Work item:
Find the line that holds "Describe the element", then repeat it and each line below it word for word through the end of the listing, leaving out pictures.

Excerpted data:
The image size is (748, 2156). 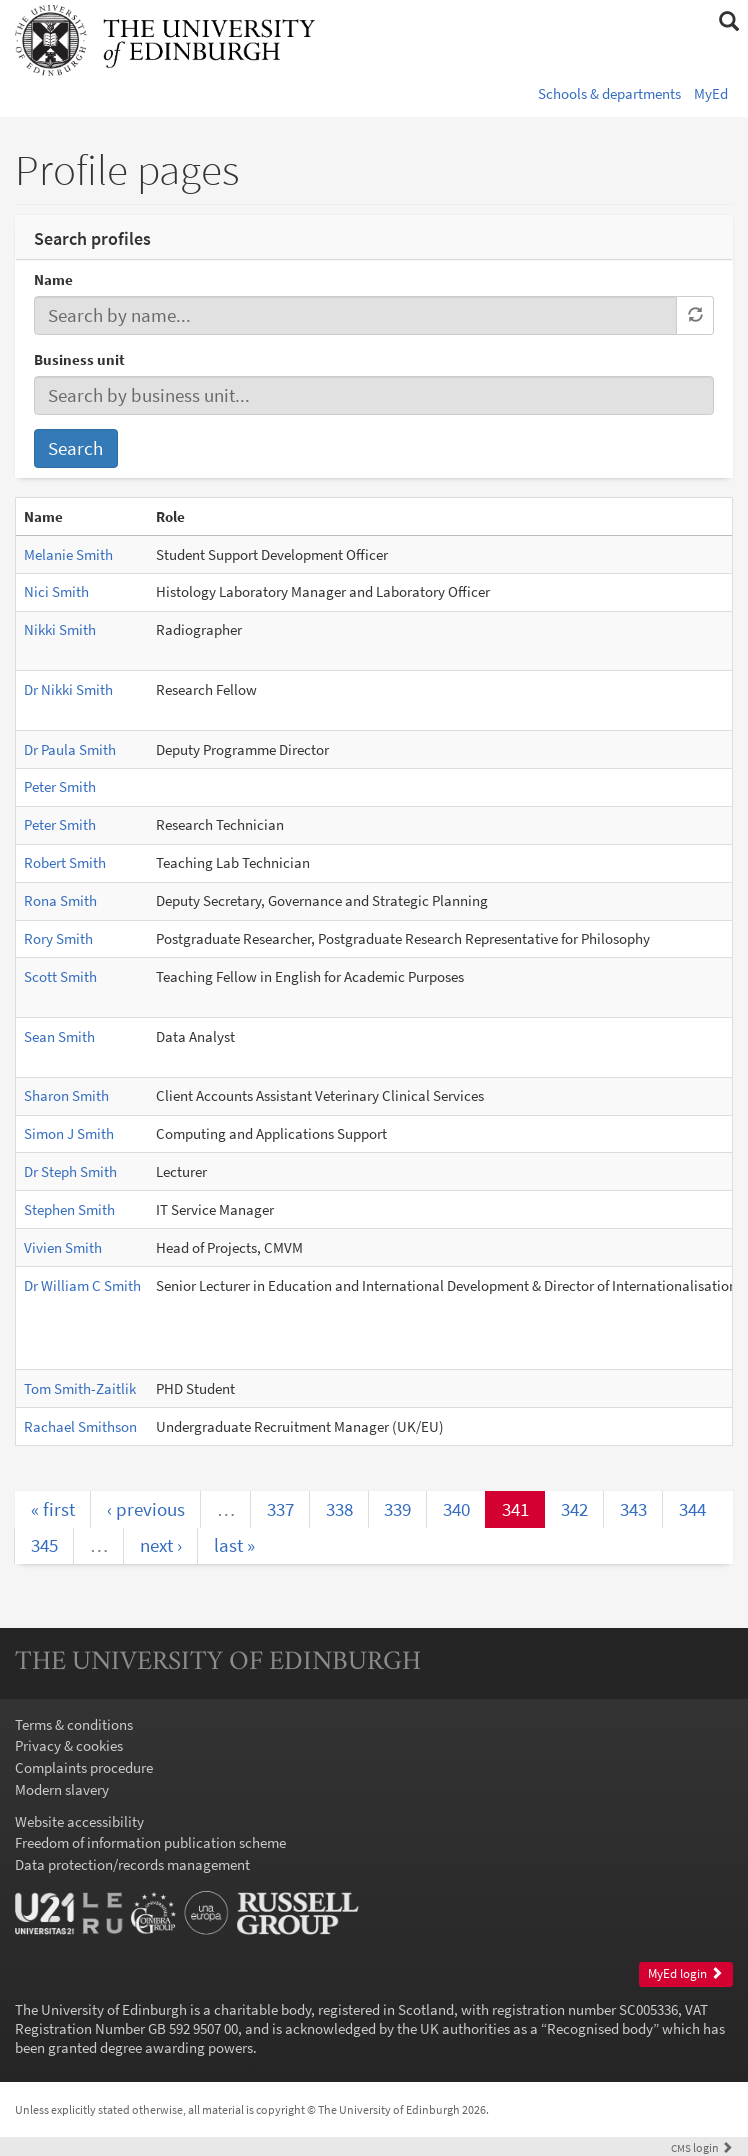 I want to click on Dr Paula Smith, so click(x=70, y=749).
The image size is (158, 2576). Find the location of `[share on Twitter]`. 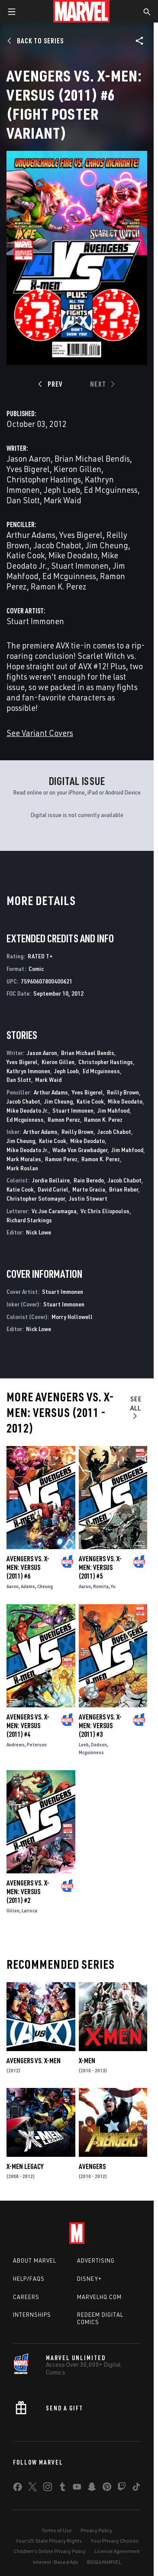

[share on Twitter] is located at coordinates (32, 2488).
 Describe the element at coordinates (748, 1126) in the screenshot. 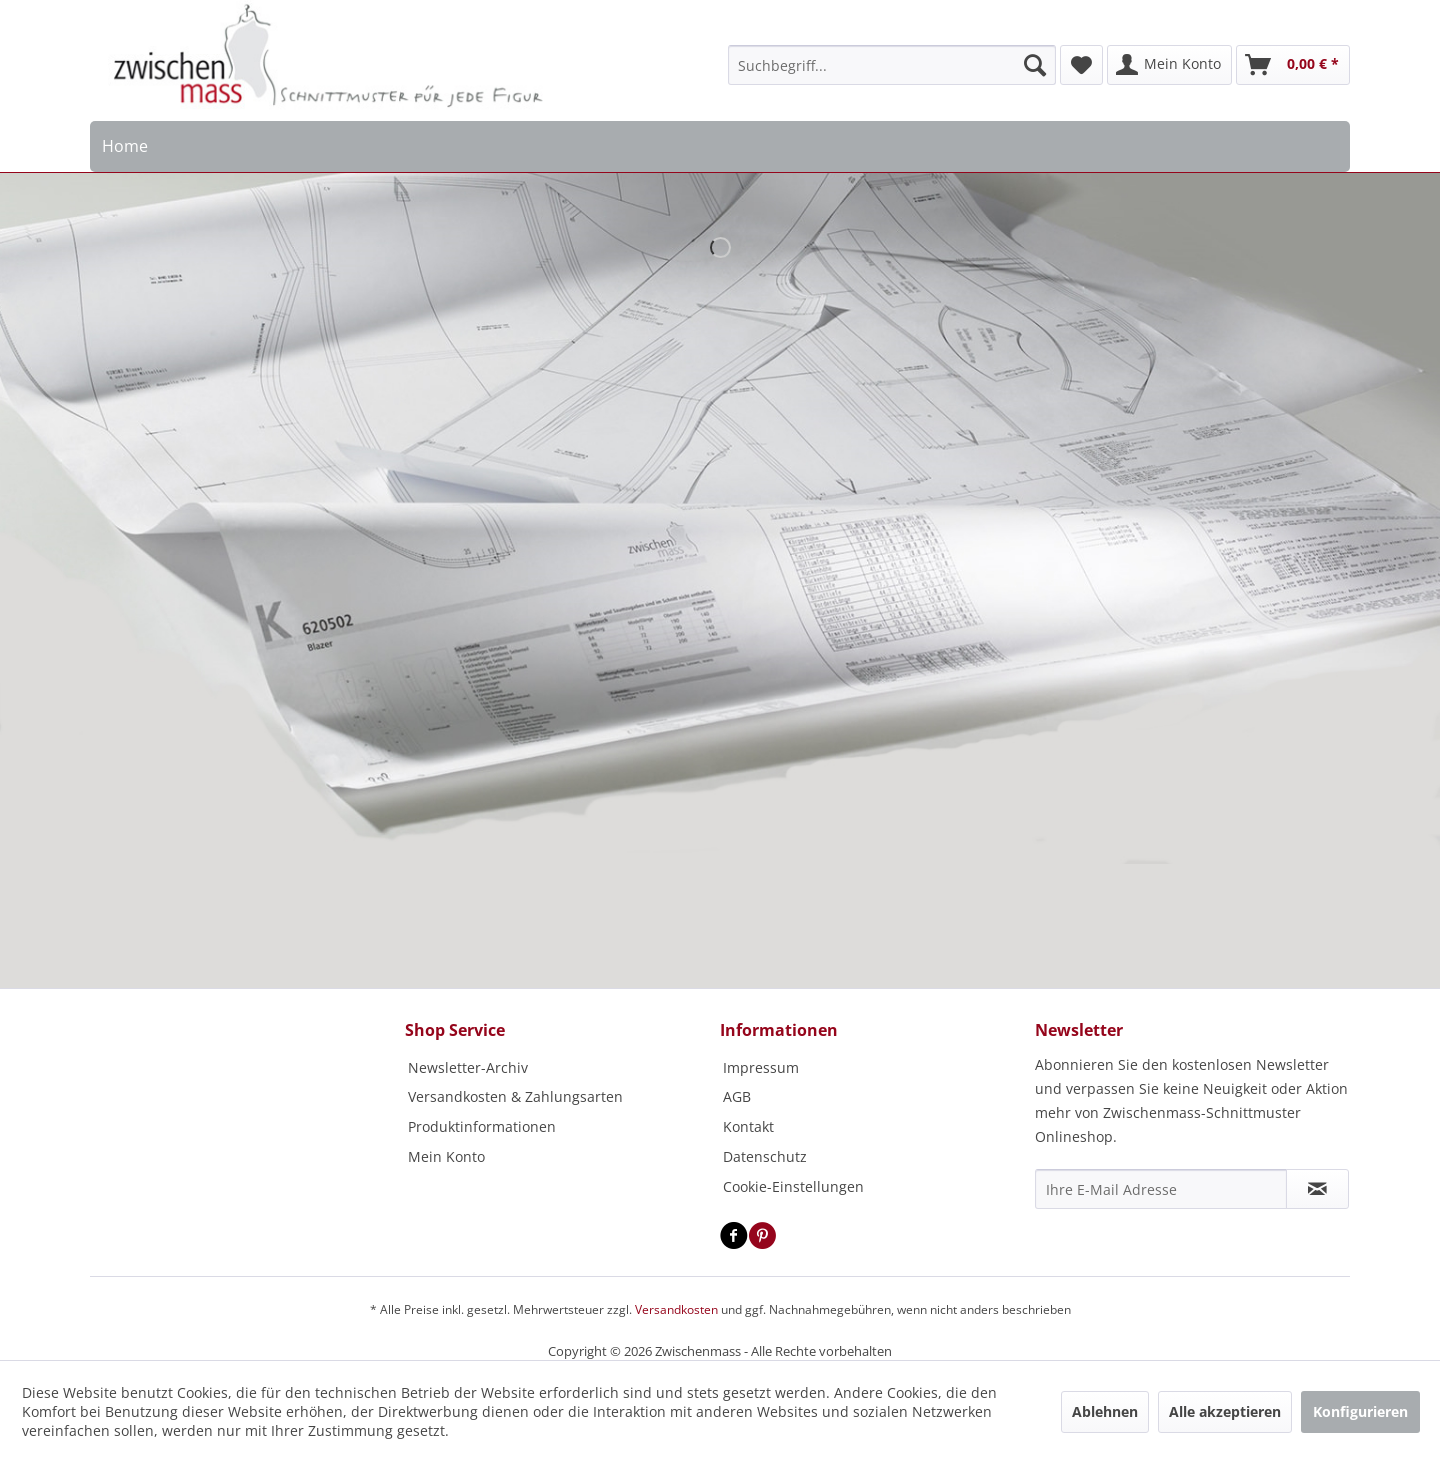

I see `Kontakt` at that location.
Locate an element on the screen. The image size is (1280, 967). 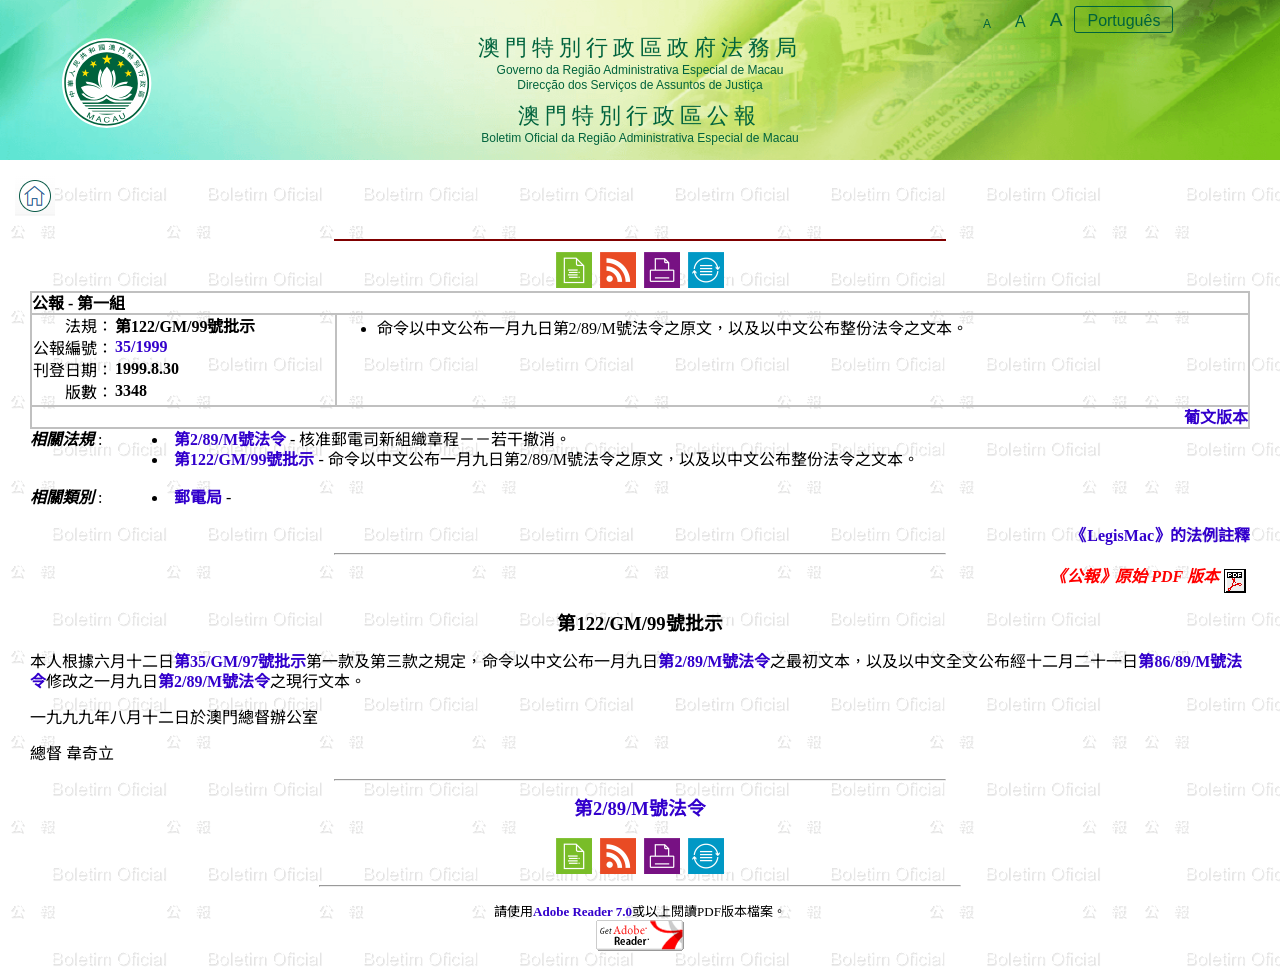
第122/GM/99號批示 is located at coordinates (244, 459).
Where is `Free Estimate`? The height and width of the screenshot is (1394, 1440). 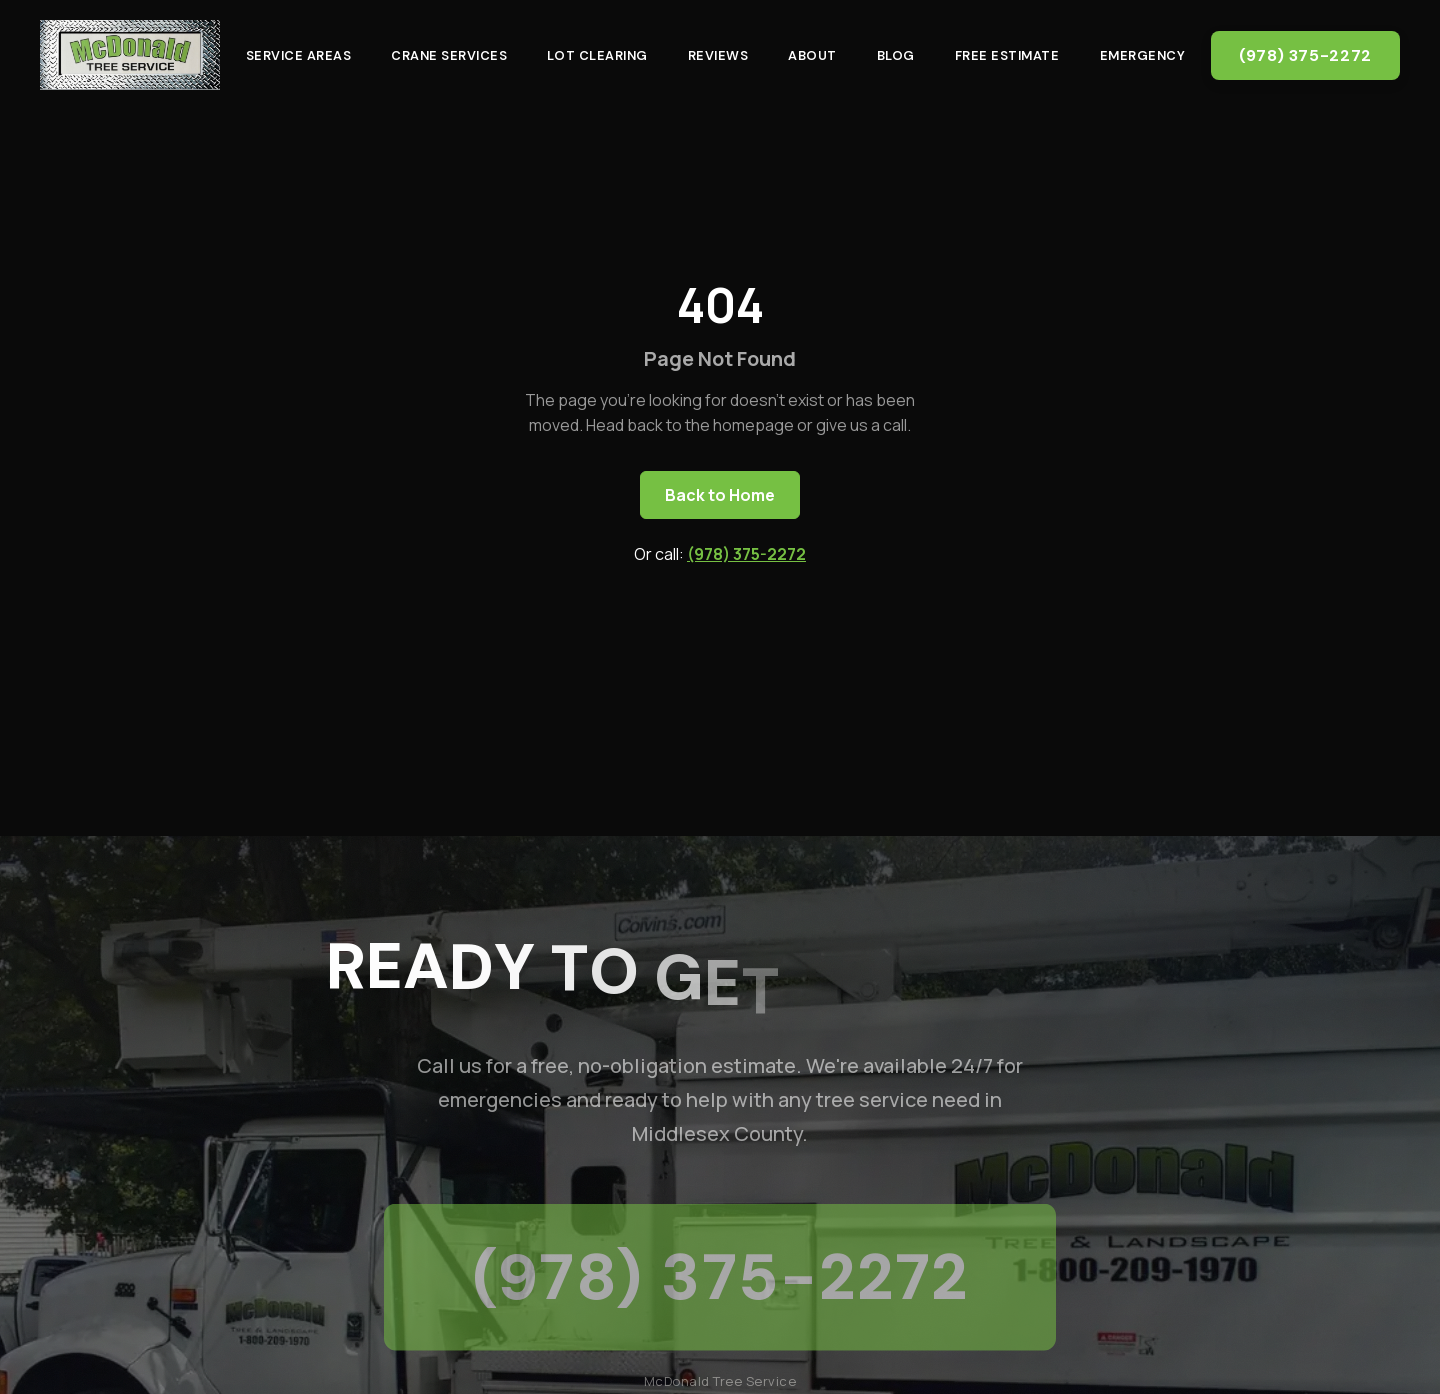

Task response:
 Describe the element at coordinates (748, 1126) in the screenshot. 

I see `Kontakt` at that location.
Locate an element on the screen. The image size is (1280, 967). 
第122/GM/99號批示 is located at coordinates (244, 459).
Where is `Free Estimate`? The height and width of the screenshot is (1394, 1440). 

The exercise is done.